Single by Edmund Fetting

from the album Czterej pancerni i pies. Piosenki z serialu telewizyjnego
- Released: 9 May 1966
- Genre: Ballad
- Length: 2:33
- Label: Polskie Nagrania Muza
- Composer: Adam Walaciński
- Lyricist: Agnieszka Osiecka

Audio
- "Ballada o pancernych" on YouTube

= Ballada o pancernych =

"Ballada o pancernych" (/pl/; lit. 'The Ballad of the Tank-men'), also known as "Deszcze niespokojne" (/pl/; lit. 'The Restless Rains'), is a Polish-language ballad performed by Edmund Fetting, with its text written by Agnieszka Osiecka, and its music composed by Adam Walaciński. It was created as the theme song for the TVP war adventure television series Four Tank-Men and a Dog, which aired from 1966 to 1970. The song was about titular soldiers traveling with their dog in a tank, as they hoped to survive the Second World War.

== History ==
The song was created as the theme song for the TVP war adventure television series Four Tank-Men and a Dog, which was aired by Telewizja Polska from 1966 to 1970. Wojciech Kilar was originally hired to develop music for the show.
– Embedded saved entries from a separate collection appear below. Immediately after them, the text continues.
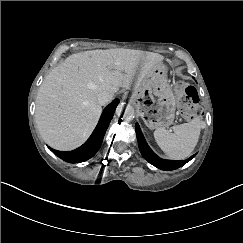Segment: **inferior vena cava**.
<instances>
[{
	"mask_svg": "<svg viewBox=\"0 0 243 243\" xmlns=\"http://www.w3.org/2000/svg\"><path fill=\"white\" fill-rule=\"evenodd\" d=\"M112 98H113V93H110L108 91H101L97 95V100L100 105L107 104L109 101L112 100Z\"/></svg>",
	"mask_w": 243,
	"mask_h": 243,
	"instance_id": "602c4592",
	"label": "inferior vena cava"
}]
</instances>
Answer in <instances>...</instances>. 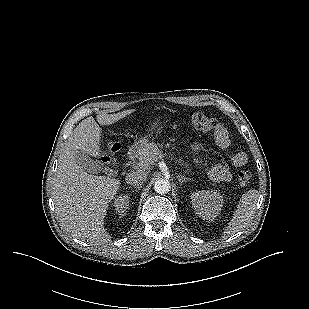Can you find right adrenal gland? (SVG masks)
Instances as JSON below:
<instances>
[{
    "label": "right adrenal gland",
    "mask_w": 309,
    "mask_h": 309,
    "mask_svg": "<svg viewBox=\"0 0 309 309\" xmlns=\"http://www.w3.org/2000/svg\"><path fill=\"white\" fill-rule=\"evenodd\" d=\"M133 187L136 189V191H138V190H140L141 185H139V186H133ZM129 188H131V186H130Z\"/></svg>",
    "instance_id": "right-adrenal-gland-1"
}]
</instances>
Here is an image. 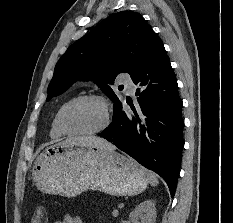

However, he soon departed from the production and was replaced by Adam Walaciński, who composed the music for the song. Originally, the television network management was not interested in the melody. They changed their opinion on the music after Walaciński had Agnieszka Osiecka write the lyrics, and Edmund Fetting performed it.

Its second and third verses were used as the theme song in the series, while its first verse was omitted. Two versions of the song were used in the series, with the first used in the first season, and the second, in the remaining seasons. The song was about titular soldiers traveling with their dog in a tank, as they hoped to survive the Second World War. The first episode of the series, titled "Crew", aired on 9 May 1966, while the final episode, titled "Home", aired in 1970.

The song was also translated and covered for Czech and German dubbing versions of Four Tank-Men and a Dog.